(Aim of the exercise)
In your copy, leave out the pictures and repeat the entries below exactly.
--
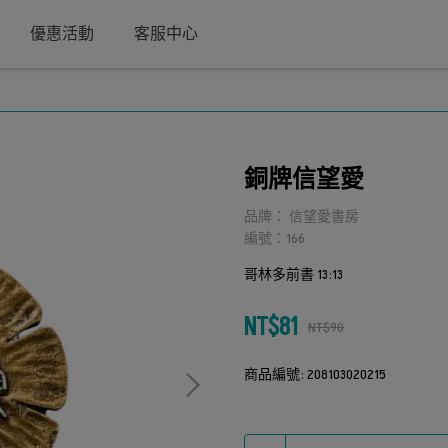
優惠活動
客服中心
銅牌信望愛
品牌： 信望愛書房
編號：166
哥林多前書 13:13
NT$81
NT$90
商品編號:
208103020215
--
(Response box)
優惠活動
客服中心
銅牌信望愛
品牌： 信望愛書房
編號：166
哥林多前書 13:13
NT$81
NT$90
商品編號:
208103020215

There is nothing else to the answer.